Saint Leonard of Noblac
Hermit and Confessor
(6th century)
Saint Leonard of Noblac is one of the most widely venerated saints of medieval France, the patron of prisoners and captives, whose shrine at Saint-Léonard-de-Noblat in Limousin became one of the important stopping points on the pilgrimage road to Compostela. Despite his immense medieval popularity, the earliest account of his life dates from the eleventh century and belongs more to hagiographical convention than to verifiable biography, yet his cultus is clearly ancient and his patronage of the imprisoned has comforted countless souls.
According to his Life, Leonard was a Frankish nobleman who was converted to Christianity by Saint Remigius, the bishop who baptised Clovis, the Frankish king. He refused the bishopric that was offered to him and chose instead the life of a hermit in the forest of Limousin, where he lived in prayer and penance, sustaining himself on the produce of a small garden. He was granted by the king the privilege of freeing any prisoner whom he visited in prison, a concession that gave rise to his patronage of captives.

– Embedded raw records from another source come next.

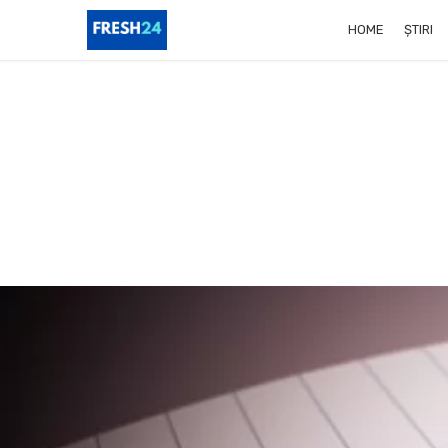
HOME
ȘTIRI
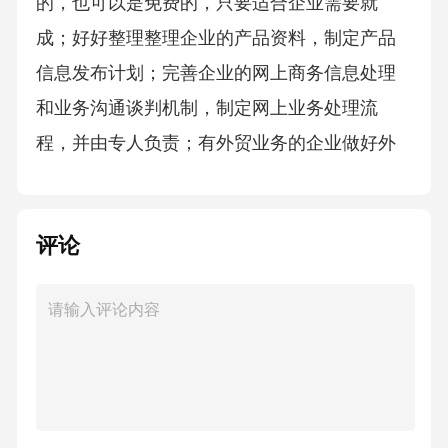
的，也可以是免费的，只要适合企业需要就
成；好好整理整理企业的产品资料，制定产品
信息发布计划；完善企业的网上商务信息处理
和业务沟通谈判机制，制定网上业务处理流
程，并由专人负责；有外贸业务的企业做好外
贸资料准备工作和人才储备。五、建立网站访
问统计系统网站的一个很好的优势在于，可以
评论
方便统计访问者的各种数据，可以验证某种推
广方法的有效性，从而着重于某个商务平台或
推广方法。企业也可以按传统方法来验证，如
客户来源调查、设立专用电话/邮箱、客户回访
等。这样对于推广效果的观察和推广方案的实
施都一个依据。六、建立CRM(客户关系管理)系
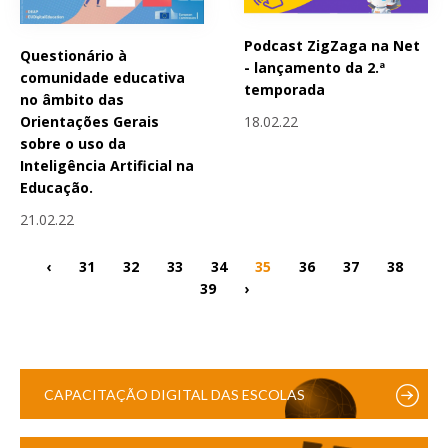
Podcast ZigZaga na Net
Questionário à
- lançamento da 2.ª
comunidade educativa
temporada
no âmbito das
18.02.22
Orientações Gerais
sobre o uso da
Inteligência Artificial na
Educação.
21.02.22
‹
31
32
33
34
35
36
37
38
39
›
CAPACITAÇÃO DIGITAL DAS ESCOLAS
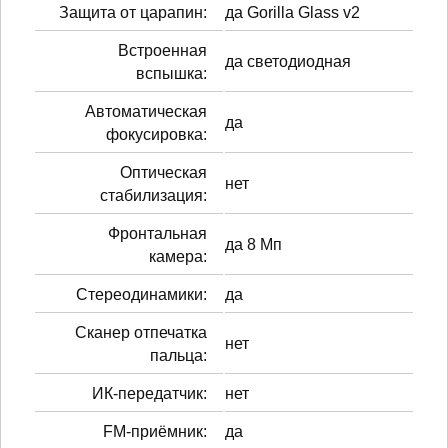
Защита от царапин:
да Gorilla Glass v2
Встроенная
да светодиодная
вспышка:
Автоматическая
да
фокусировка:
Оптическая
нет
стабилизация:
Фронтальная
да 8 Мп
камера:
Стереодинамики:
да
Сканер отпечатка
нет
пальца:
ИК-передатчик:
нет
FM-приёмник:
да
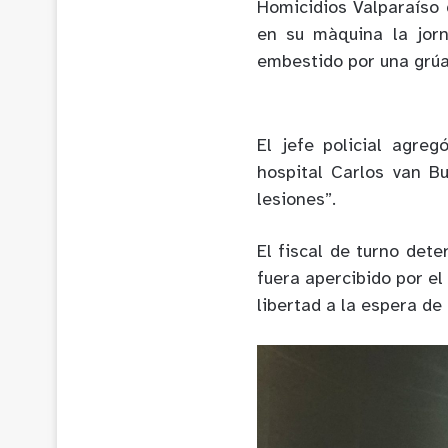
Homicidios Valparaíso 
en su màquina la jor
embestido por una grúa 
El jefe policial agreg
hospital Carlos van B
lesiones”.
El fiscal de turno det
fuera apercibido por el
libertad a la espera de 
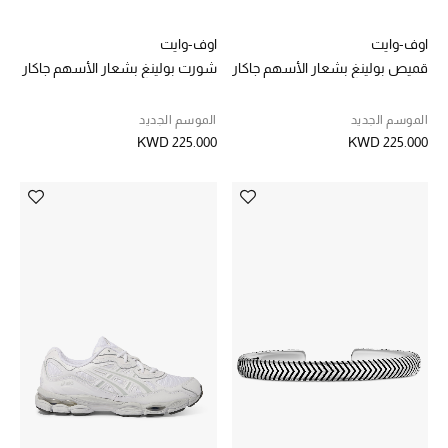
تسوقوا جميع الهدايا
اوف-وايت
اوف-وايت
بطاقة الهدايا الإلكترونية
قميص بولينغ بشعار الأسهم جاكار
شورت بولينغ بشعار الأسهم جاكار
هدايا حسب المرسل إليه
الموسم الجديد
الموسم الجديد
KWD 225.000
KWD 225.000
هدايا حسب المناسبة
هدايا حسب الفئة
النساء
الرجال
الأطفال
المستلزمات المنزلية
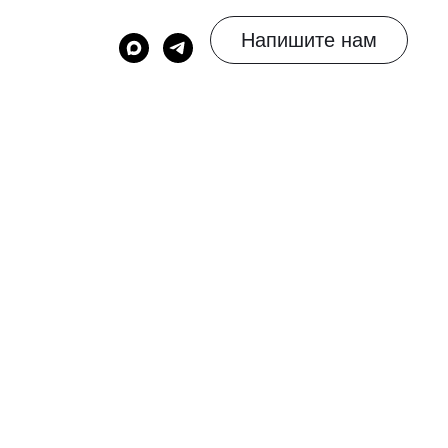
Напишите нам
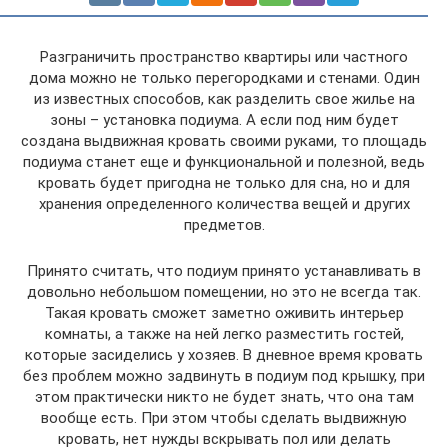
Разграничить пространство квартиры или частного
дома можно не только перегородками и стенами. Один
из известных способов, как разделить свое жилье на
зоны – установка подиума. А если под ним будет
создана выдвижная кровать своими руками, то площадь
подиума станет еще и функциональной и полезной, ведь
кровать будет пригодна не только для сна, но и для
хранения определенного количества вещей и других
предметов.
Принято считать, что подиум принято устанавливать в
довольно небольшом помещении, но это не всегда так.
Такая кровать сможет заметно оживить интерьер
комнаты, а также на ней легко разместить гостей,
которые засиделись у хозяев. В дневное время кровать
без проблем можно задвинуть в подиум под крышку, при
этом практически никто не будет знать, что она там
вообще есть. При этом чтобы сделать выдвижную
кровать, нет нужды вскрывать пол или делать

The liberation of prisoners became the most celebrated aspect of his intercessory power, and from the eleventh century onwards his shrine received as votive offerings the chains and fetters of those who had been freed from captivity after invoking his intercession, whether from prison, from slavery, or from captivity in war. Crusaders captured by the Saracens who obtained their freedom attributed it to his intercession, and the chains they brought back to his shrine were hung in the church in great number.
He is the patron of prisoners, slaves, and those held captive, as well as of women in labour and of miners, and his feast is celebrated on November 6th.